China’s largest banks have $1.1 trillion in dollar funding at stake and face potentially steep fines from US legislation that targets penalizing lenders doing businesses with Chinese officials involved in Hong Kong’s controversial security law, according to Bloomberg Intelligence.
The bipartisan measure, which was passed by the US Senate and still needs to go through the House and be signed by the US President, bars financial institution from providing accounts to sanctioned officials, many of whom may be assumed to use the services of China’s biggest banks, Francis Chan, a senior analyst at BI in Hong Kong, said in a June 30 note. Banks in violation risk being cut off from accessing the US financial system, he said.
Industrial & Commercial Bank of China Ltd., China Construction Bank Corp., Bank of China Ltd. and Agricultural Bank of China Ltd., the nation’s four largest state-backed lenders, had a combined 7.5 trillion yuan ($1.1 trillion) equivalent of US dollar liabilities at the end of 2019, of which 47% were deposits, according to their annual reports. The rest came from the interbank borrowing and issuing securities to global investors.
The legislation would apply penalties against financial institutions only if a bank knowingly does business with an official under sanction. The bill is intended to keep the penalties from capturing a broad swath of US companies, an administration official familiar with the discussions said earlier.
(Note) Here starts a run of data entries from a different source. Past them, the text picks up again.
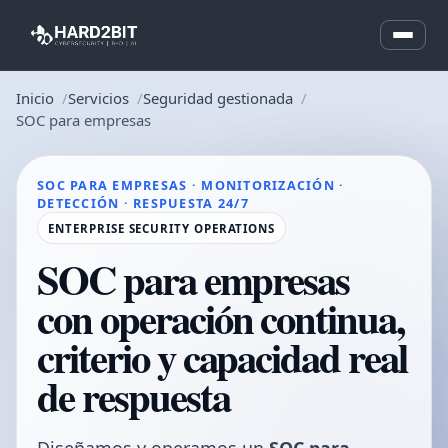
Inicio
Servicios
Seguridad gestionada
SOC para empresas
SOC PARA EMPRESAS · MONITORIZACIÓN ·
DETECCIÓN · RESPUESTA 24/7
ENTERPRISE SECURITY OPERATIONS
SOC para empresas
con operación continua,
criterio y capacidad real
de respuesta
Diseñamos y operamos un
SOC para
Banks will be informed of what entities are on the sanctions list before penalties are imposed, the person said.
Global banks could also be at risk since Chinese officials, their relatives and associates may also be their customers, Chan said. Standard Chartered Plc paid more than $600 million in fines in 2019 for breaching sanctions against Burma, Cuba, Iran, Sudan and Syria. BNP Paribas SA was fined $8.9 billion by the US in 2014, the largest ever on an individual bank, for transactions with Sudan and other blacklisted nations.
The Trump administration overnight escalated pressure on China over its crackdown on Hong Kong by making it harder to export sensitive technology to the city as Beijing is poised on Tuesday to pass the security law. The Commerce Department said it’s suspending regulations allowing special treatment to Hong Kong over things including export license exceptions.